I still wanted to travel to Miriam Laugherty and see if she could communicate with me. Another first. My main concern was that I would walk behind the Veil to find Miriam, and she would be out of her body doing police work. What would that do?

Turns out it didn’t matter. I was wholly unsuccessful. I found Miriam, but she had a strong field of protection around her - no one was getting in. But of course she’d done that. It was the first lesson I learned from Miriam - always protect yourself from other people’s energies.

I laid perfectly still — downcast and exhausted from trying to work with Miriam. I thought I’d landed on such an easy solution, too. I let my fingers trace the shadows that the prison bars cast across my stomach.

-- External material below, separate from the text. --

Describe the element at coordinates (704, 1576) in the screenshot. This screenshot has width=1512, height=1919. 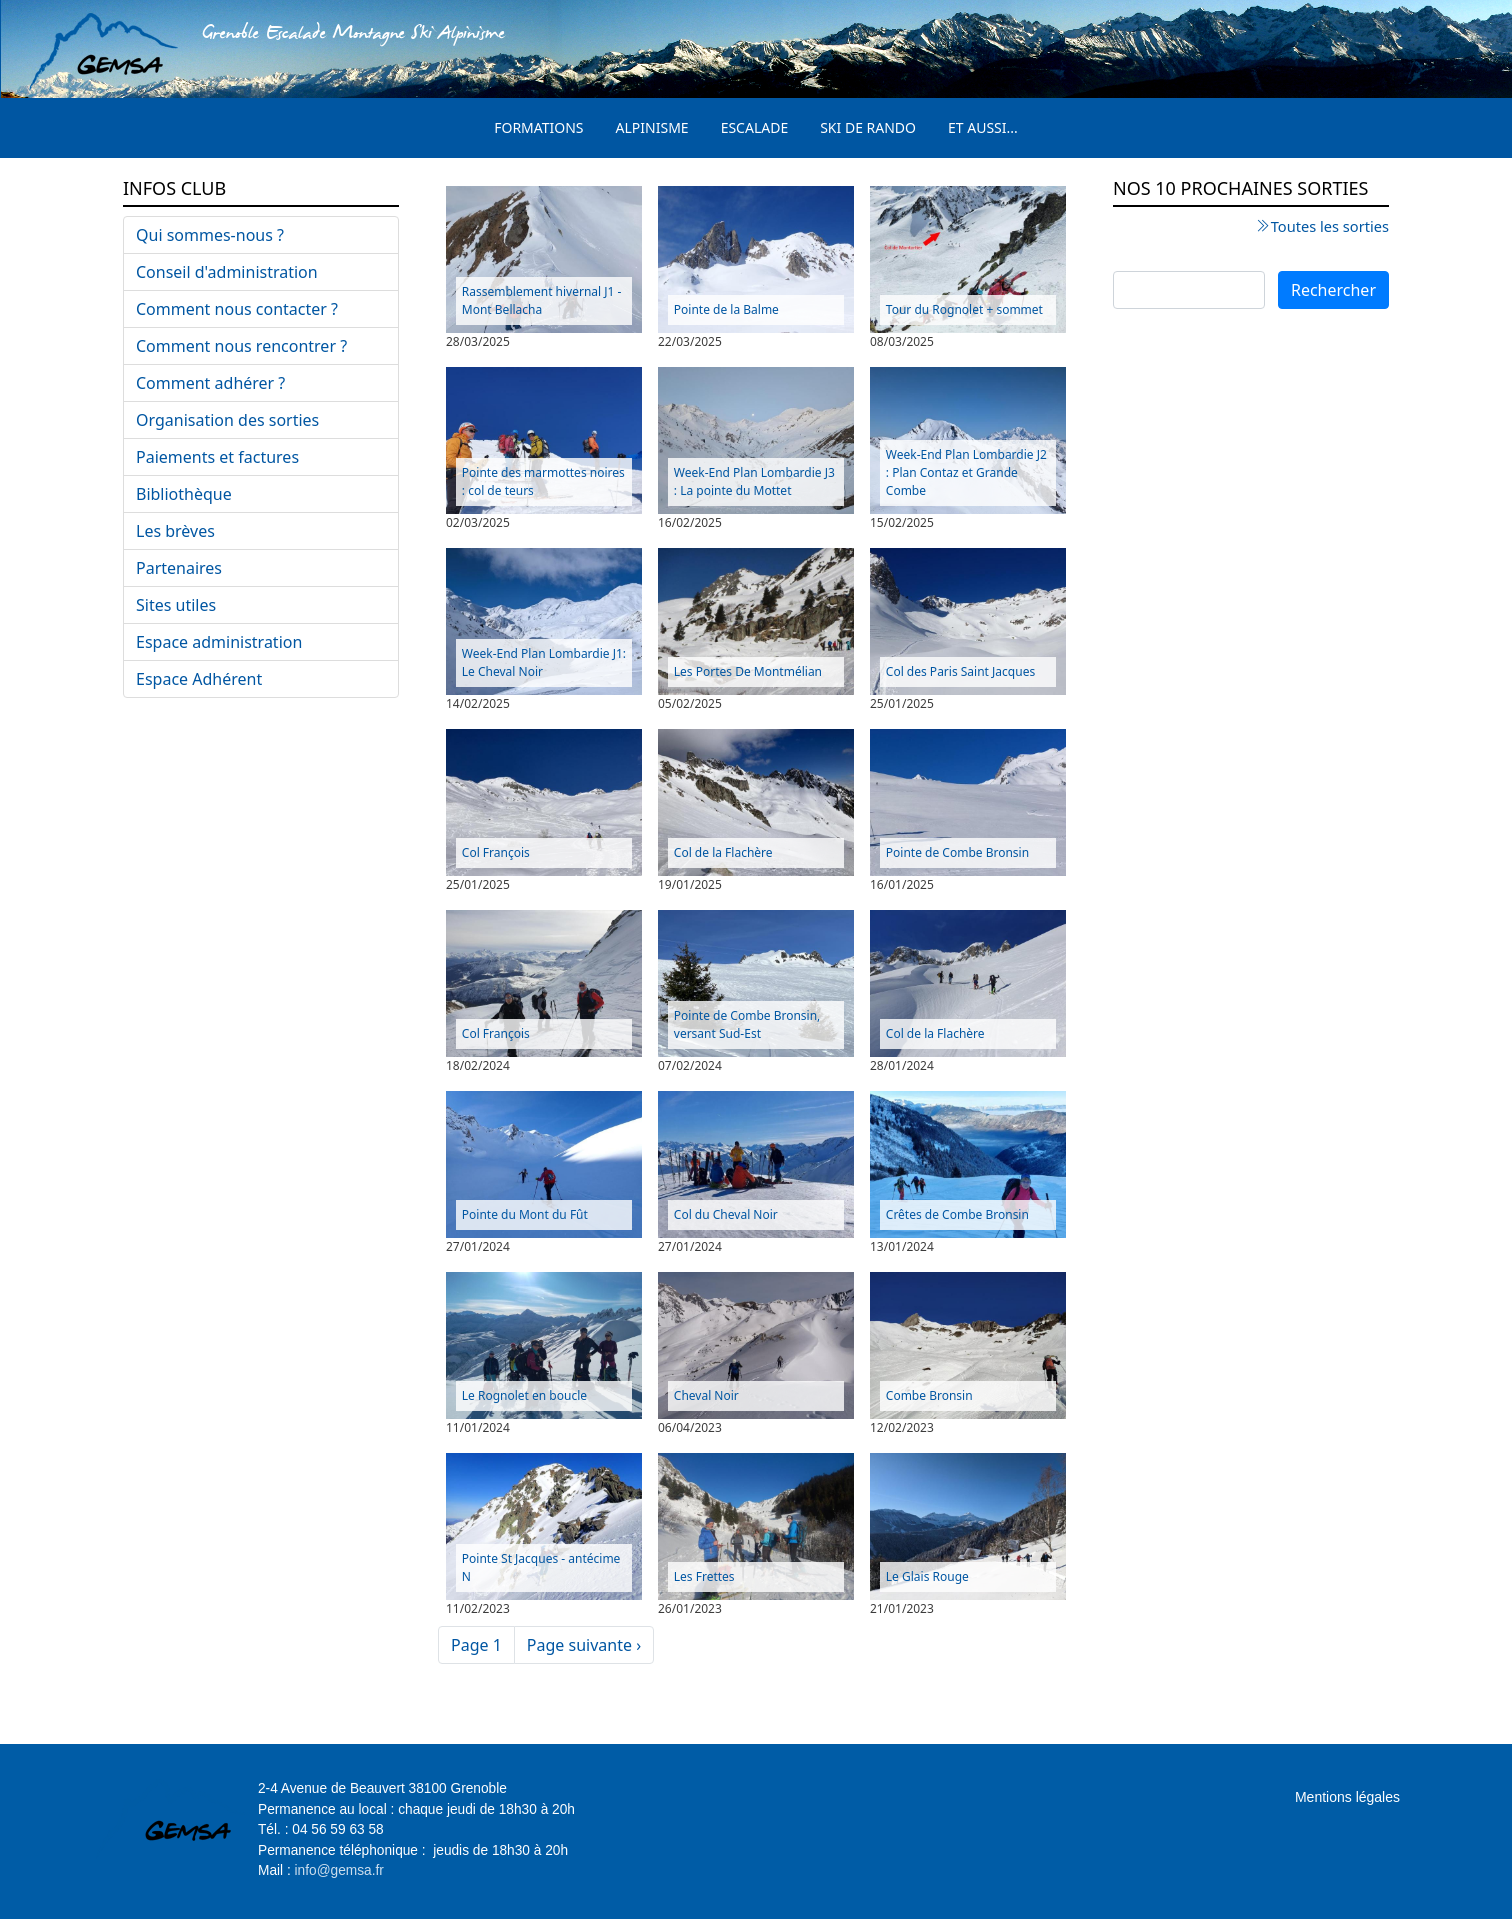 I see `Les Frettes` at that location.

“Hi Miriam, it’s me, Lexi. Hey, I need a big favor. Could you tell Striker Rheas, over at Iniquus, that I’m being held captive in a Honduran prison, and I need a little help please?” Yeah, right.

I watched a spider building her web in the corner…
Spyder? What would you do if you were me? Are you alive? Do you know why I’m here?

 

Thirty-Six

 

G
athering love and light for my new exercise guard was a complete and total waste of my time. The new guy was drunk; the mean kind of drunk that liked to show off power. Today, he caught me by the arm and slammed me into the wall because I wasn’t moving fast enough for him. I guessed in this man’s life, the only dominion he had was over us prisoners, so he made the most of it – screaming cuss words at me and spitting on me, as if I weren’t disgusting enough already.